Dappertutto vi sono tracce di un uragano che è passato da poco; ora non piove più. Sono assalito da un presentimento e non vedo l'ora di giungere al campo. Sono le 2:30 di notte. Ecco la luce di una lampada a cherosene, l'ombra di qualche tenda, l'elicottero da un lato. Ma non riconosco più il campo; è accaduto ciò che temevo: l'uragano lo ha semidistrutto. Mancano alcune tende, altre sono afflosciate per terra in un lago d'acqua. Le" canadesi" (piccole tende individuali) sono strappate, divelte, abbattute, trascinate via. Angelo mi viene incontro con una bottiglia di vodka per riscaldarmi, ne bevo alcuni sorsi come se fosse acqua. Poi mi dirigo verso la mia tenda: è ancora in piedi anche se inclinata da un lato con qualche picchetto divelto, apro la cerniera e ritrovo la torcia elettrica. La tenda è piena d'acqua, il letto che tanto sognato è fradicio. Parte del bagaglio che era per terra è stato ammucchiato sul tavolino. Ho tanta voglia di dormire ed ora tenda e letto sono inservibili; riesco a trovare un maglione ed un paio di pantaloni asciutti e mi cambio i panni bagnati. I miei colleghi si sono messi a dormire nelle tende grandi che servono da cucina e magazzino, le uniche che hanno resistito all'uragano. Mi butto anch'io per terra insieme agli altri dentro ad un sacco a pelo e cado in un sonno profondo.
Mi sveglio col sole. È la vigilia di Natale. La visione del campo ridotto ad un ammasso di tele gialle ed azzurre al suolo è sconsolante. Appena consumata una rapida colazione ci mettiamo subito tutti al lavoro per risistemare il campo. Il sole che riappare fra le nubi asciuga letti, coperte, panni.
L'elicottero è di nuovo funzionante ed in mattinata l'aereo può ripartire per Abadan con il meccanico che lo ha riparato. Con l'aereo sono giunti panettoni, spumante, vodka e cognac per festeggiare il Natale.

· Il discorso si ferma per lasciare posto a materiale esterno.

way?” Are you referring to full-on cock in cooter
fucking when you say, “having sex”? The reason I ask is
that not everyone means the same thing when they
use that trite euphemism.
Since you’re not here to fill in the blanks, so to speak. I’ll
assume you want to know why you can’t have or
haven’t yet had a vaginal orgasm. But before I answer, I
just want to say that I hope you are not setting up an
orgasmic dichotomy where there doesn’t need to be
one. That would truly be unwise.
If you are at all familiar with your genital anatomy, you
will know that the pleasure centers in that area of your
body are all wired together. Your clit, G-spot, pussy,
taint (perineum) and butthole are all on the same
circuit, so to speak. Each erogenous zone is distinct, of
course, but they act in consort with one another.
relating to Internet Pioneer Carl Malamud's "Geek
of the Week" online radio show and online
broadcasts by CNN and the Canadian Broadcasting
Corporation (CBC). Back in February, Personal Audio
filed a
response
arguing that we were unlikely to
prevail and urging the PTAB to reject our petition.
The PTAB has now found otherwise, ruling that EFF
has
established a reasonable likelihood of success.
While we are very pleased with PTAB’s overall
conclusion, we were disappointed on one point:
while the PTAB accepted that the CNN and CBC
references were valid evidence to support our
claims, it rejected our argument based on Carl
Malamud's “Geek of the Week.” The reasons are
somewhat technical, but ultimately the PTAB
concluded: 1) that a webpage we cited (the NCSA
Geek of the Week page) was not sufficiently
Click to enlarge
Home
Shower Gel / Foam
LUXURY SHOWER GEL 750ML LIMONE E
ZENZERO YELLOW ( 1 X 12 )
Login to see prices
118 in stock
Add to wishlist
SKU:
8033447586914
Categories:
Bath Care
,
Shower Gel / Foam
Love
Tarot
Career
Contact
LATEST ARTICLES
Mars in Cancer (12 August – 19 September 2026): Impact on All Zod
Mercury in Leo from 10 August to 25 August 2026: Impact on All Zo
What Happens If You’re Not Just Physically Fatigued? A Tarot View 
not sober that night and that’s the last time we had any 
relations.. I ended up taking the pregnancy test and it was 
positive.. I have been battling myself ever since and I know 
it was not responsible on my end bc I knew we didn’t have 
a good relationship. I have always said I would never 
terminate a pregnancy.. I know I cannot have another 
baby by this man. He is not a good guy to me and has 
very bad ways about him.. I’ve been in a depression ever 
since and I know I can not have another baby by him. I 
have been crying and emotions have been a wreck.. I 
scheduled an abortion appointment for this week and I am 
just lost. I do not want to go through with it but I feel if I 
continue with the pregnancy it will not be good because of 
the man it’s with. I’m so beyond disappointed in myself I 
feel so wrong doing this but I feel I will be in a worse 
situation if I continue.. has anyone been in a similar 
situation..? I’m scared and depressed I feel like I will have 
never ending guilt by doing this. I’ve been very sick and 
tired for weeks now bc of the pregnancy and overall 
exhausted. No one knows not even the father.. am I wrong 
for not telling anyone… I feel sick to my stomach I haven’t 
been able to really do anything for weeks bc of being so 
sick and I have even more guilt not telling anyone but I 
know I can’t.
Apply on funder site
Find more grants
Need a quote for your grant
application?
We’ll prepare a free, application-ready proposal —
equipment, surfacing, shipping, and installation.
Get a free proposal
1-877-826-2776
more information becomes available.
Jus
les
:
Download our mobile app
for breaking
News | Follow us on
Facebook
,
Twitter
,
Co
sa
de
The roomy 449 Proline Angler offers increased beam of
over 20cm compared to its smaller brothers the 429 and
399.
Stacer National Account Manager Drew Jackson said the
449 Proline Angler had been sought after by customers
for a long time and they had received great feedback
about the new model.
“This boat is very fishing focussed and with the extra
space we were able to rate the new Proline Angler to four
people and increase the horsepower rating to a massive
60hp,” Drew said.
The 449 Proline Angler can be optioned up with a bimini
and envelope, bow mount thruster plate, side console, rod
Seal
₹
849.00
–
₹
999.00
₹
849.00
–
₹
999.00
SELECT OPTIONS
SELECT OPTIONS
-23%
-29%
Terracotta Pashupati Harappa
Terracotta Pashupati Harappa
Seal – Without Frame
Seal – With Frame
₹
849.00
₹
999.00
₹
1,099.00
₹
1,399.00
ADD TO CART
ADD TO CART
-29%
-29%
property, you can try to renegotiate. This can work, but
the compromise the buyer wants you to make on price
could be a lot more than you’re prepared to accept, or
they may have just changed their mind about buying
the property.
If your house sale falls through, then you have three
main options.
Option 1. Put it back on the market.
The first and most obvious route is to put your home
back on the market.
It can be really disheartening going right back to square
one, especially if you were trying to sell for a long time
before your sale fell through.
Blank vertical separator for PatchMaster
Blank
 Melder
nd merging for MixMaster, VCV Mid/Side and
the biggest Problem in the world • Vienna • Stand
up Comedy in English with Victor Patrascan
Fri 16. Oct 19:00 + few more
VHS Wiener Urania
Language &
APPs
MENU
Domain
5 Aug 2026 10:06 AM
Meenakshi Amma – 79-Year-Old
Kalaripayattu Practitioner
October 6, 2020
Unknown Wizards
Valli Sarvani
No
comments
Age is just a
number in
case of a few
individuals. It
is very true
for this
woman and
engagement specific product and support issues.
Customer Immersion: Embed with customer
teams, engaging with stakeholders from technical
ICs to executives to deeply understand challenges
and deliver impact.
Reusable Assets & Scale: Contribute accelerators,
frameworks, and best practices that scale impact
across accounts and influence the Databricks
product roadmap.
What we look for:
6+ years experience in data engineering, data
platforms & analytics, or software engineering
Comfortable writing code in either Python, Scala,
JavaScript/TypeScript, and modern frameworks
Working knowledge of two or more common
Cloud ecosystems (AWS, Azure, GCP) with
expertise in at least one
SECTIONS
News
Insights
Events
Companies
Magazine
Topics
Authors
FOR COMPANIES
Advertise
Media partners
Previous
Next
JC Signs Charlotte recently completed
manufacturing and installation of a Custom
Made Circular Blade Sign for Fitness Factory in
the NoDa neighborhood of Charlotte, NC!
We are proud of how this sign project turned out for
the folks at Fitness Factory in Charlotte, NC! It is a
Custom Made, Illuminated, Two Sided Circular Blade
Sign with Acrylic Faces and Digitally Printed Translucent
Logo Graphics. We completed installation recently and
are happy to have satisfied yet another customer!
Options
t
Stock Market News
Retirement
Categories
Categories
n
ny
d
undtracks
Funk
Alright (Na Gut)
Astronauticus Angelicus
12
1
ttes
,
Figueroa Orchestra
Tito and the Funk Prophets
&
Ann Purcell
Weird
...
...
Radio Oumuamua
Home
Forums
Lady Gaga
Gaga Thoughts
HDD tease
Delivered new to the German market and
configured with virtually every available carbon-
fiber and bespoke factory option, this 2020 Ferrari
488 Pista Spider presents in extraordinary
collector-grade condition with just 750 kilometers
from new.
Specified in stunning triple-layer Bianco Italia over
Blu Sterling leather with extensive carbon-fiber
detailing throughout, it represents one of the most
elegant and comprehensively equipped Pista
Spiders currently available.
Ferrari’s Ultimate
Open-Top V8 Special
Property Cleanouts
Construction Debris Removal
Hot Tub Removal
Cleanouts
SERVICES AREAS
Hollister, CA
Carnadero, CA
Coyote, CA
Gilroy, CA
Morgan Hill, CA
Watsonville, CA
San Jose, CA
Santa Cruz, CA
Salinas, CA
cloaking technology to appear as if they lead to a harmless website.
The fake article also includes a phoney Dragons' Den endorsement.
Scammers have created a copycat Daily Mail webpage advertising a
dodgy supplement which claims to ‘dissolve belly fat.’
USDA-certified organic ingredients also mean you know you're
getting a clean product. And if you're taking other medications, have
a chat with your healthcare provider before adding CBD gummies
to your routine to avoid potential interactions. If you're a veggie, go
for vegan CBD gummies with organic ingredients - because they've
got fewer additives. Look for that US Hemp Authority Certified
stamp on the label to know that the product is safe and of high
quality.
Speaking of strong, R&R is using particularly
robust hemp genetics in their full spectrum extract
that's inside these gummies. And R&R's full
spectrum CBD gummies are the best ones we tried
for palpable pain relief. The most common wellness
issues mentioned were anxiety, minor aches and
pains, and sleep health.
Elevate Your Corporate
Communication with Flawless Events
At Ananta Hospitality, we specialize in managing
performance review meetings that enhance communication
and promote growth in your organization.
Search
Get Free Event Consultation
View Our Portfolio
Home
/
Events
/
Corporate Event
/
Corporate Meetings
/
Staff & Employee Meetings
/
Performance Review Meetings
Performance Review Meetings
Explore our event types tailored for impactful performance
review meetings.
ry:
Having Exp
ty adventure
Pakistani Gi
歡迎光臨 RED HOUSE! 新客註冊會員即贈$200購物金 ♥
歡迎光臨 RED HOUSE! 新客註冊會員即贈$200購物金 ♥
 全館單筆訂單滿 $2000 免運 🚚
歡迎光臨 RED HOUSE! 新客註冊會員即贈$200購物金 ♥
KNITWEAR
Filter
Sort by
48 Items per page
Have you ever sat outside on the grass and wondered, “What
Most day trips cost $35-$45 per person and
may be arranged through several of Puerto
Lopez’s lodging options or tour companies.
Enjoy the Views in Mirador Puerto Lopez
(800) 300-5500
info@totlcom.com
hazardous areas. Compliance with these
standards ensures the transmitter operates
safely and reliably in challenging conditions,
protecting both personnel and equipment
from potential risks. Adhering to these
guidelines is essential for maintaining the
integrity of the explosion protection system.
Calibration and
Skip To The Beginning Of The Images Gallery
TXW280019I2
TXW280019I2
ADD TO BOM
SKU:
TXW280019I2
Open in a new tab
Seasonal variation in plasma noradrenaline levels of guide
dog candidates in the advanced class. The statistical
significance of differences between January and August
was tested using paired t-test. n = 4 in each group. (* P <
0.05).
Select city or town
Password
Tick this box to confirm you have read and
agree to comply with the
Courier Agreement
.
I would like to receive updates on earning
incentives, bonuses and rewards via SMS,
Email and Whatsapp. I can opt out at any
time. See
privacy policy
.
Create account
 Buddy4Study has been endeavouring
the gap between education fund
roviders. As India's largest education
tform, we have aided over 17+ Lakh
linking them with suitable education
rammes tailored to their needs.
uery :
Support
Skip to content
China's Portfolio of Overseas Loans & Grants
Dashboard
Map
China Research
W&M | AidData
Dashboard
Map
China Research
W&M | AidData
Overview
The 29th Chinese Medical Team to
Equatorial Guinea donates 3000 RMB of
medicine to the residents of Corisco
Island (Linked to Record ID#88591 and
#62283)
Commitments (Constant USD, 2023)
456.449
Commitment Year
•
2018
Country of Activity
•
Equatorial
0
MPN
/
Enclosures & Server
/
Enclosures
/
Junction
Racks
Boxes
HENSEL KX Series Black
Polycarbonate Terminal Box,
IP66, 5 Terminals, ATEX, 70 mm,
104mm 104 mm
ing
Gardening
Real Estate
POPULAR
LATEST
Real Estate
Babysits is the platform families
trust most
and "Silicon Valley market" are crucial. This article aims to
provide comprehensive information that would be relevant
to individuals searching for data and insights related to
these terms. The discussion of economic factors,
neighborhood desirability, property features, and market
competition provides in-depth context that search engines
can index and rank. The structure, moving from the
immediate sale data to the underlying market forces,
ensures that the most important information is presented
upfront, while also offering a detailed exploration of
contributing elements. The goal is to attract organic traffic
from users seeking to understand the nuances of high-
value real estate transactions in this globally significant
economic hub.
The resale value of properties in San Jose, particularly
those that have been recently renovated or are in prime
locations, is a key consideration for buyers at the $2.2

A sera il campo è di nuovo in piedi e non ci par vero. Il cielo è azzurro; il sole cade nel mare incendiandolo e colorando il cielo di rosso e oro. Da oriente sale l'ombra della notte turchina, violacea, poi nera; e la falce della luna sosta un attimo nel cielo prima di avviarsi verso l'oceano, inseguendo gli ultimi bagliori del sole.
Domani è Natale; sarà una giornata splendida. Passato l'uragano potremo tuffarci in mare.